He calls the primary and secondary school system in America a “government monopoly” and “the largest socialized enterprise in the United States (other than perhaps the military) . . . that teaches the wrong values . . . socialist values.”

            Many in the 1980s agreed with this analysis.  After “new math” and the reform curricula of the 1960s failed, an anti-school feeling developed in 1970 that sent many into a frenzy looking for solutions.  By the early 1980s a new diagnosis of what was ailing American schools appeared, and a new prescription was advanced.  The problem was the federal government.  A National Commission on Excellence in Education was established in 1983.  President Reagan’s advisors recommended improving education and training of teacher candidates and abolishing the U.S. Department of Education.  Additionally, tuition tax credits and vouchers were recommended for parents, allowing them to choose the school for their children.  The theory was that, in the free-market environment that would develop in education, good schools would succeed and bad schools would go out of business.  Previous to Reagan’s administration, educational decline had always led to increased federal involvement.  In the ‘80s it was actually viewed as part of the problem.          

            In his book, Inside American Education: The Decline, The Deception, The Dogmas, Thomas Sowell states that the purpose of education is

                        to give the student the intellectual tools to analyze, whether

                        verbally or numerically, and to reach conclusions based on

                        logic and evidence . . . The conveying of knowledge, and of

                        the intellectual skills and discipline which give it meaning, is

                        ultimately what teaching consists of.  If these things are

                        conveyed from one mind to another, then the teaching has

                        been successful. 

 

So if this is what teaching is, and this is the purpose of education, how are we doing?  

I digress.  On the many highways and byways across America there are thousands of business-related vehicles (work trucks, vans, “big rigs” and the like) that exhibit a sign on the back reading “How’s my driving?” along with an 800 number you can call if their driving is poor.  This can put bad drivers on the spot and probably get them fired from their job, since they would be an obvious liability to the company.  So, if politically correct indoctrinaires/amateur psychologists are providing your child with an education that has turned him into a “confident incompetent,” who are you going to call?  There is no 800 number you can dial to complain and have a teacher fired or curriculum changed. 

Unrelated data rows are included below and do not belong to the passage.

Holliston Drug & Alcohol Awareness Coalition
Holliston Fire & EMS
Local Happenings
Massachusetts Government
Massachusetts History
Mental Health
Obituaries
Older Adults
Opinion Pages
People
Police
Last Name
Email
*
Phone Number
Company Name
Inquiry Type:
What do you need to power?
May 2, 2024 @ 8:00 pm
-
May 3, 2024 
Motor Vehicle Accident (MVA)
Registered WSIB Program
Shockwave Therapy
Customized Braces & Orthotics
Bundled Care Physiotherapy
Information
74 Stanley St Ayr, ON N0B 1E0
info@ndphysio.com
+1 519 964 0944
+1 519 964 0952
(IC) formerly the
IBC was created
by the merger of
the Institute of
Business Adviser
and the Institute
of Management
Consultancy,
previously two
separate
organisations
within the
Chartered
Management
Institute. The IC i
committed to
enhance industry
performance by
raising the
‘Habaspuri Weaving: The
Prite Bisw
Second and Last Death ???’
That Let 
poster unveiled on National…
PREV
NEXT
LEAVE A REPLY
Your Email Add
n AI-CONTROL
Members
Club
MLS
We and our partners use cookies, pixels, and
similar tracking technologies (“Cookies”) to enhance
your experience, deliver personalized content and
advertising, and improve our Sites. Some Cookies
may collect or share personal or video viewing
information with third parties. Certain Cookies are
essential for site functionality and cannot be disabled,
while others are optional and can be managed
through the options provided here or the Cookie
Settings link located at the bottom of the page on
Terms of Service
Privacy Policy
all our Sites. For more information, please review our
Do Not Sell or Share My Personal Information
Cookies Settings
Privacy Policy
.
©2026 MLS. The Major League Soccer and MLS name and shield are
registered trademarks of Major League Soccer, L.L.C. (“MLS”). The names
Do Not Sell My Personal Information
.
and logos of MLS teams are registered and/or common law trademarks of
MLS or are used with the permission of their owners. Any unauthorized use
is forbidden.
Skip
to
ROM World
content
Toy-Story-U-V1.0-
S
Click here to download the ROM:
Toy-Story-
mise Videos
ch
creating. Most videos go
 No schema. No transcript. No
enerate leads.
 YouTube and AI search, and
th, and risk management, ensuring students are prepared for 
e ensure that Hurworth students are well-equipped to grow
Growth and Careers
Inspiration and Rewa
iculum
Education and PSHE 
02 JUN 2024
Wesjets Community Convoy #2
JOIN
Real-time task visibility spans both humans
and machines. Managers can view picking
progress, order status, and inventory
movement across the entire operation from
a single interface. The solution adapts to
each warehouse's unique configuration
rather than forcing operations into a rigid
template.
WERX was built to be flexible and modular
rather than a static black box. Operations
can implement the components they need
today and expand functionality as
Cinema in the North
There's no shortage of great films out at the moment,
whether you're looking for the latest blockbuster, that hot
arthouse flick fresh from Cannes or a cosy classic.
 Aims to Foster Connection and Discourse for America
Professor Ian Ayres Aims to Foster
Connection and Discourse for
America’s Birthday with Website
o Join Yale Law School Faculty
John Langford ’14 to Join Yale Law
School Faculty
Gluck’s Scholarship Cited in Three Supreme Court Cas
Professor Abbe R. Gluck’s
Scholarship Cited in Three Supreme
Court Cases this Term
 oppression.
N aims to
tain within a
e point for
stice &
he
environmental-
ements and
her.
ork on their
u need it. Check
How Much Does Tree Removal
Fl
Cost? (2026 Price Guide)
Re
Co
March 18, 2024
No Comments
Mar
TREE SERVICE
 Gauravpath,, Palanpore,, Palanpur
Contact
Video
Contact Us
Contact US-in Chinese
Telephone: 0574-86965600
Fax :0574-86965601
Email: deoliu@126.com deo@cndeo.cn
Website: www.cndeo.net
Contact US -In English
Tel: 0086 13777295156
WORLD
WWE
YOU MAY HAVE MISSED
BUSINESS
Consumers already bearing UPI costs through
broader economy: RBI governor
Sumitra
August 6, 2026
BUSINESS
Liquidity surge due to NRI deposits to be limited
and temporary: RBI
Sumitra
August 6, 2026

            In a recent Life magazine article entitled “How Good Are Our Schools?” a 1999 public poll was conducted, with the recent data compared to that of a similar poll conducted in 1950.  It revealed that, compared to 1950 results, current teachers are perceived as inadequately trained and less effective than educators were twenty years ago.  While the Life poll discerned that “there are a few excellent schools and too many horrendous ones, but most are somewhere in between,” they proposed that the real solution for better schools is “more active parents.”  Life’s statement that “the more involved parents get in education--their own children’s and the nation’s-- the better our schools will become” seems to insinuate that most parents do not want to involve themselves in their own children’s educational needs and have not even been trying very hard to do so.  Thomas Sowell, Diane Ravitch and others have dispelled this myth about most parents with their own research.  What has been discovered is that, today more than ever, many parents are gravely concerned with the information being fed into their children’s heads at school and, in fact, do want to have more influence on the school curriculum.  The problem is (if you can define “is”) that it’s many of the administrators and educators who don’t want parents involved and will go to great, deceptive lengths to keep parents uninformed.  When it comes to courses or teaching materials that administrators think may be controversial, some are heard using such phrases as: “keep the lid on,” “do not want controversy,” and they are concerned about “flack from the community.”  If the solution to the decline of education in America is parent involvement and input, then the problem is not so much the lack of parent interest.  The problem is lack of parent awareness.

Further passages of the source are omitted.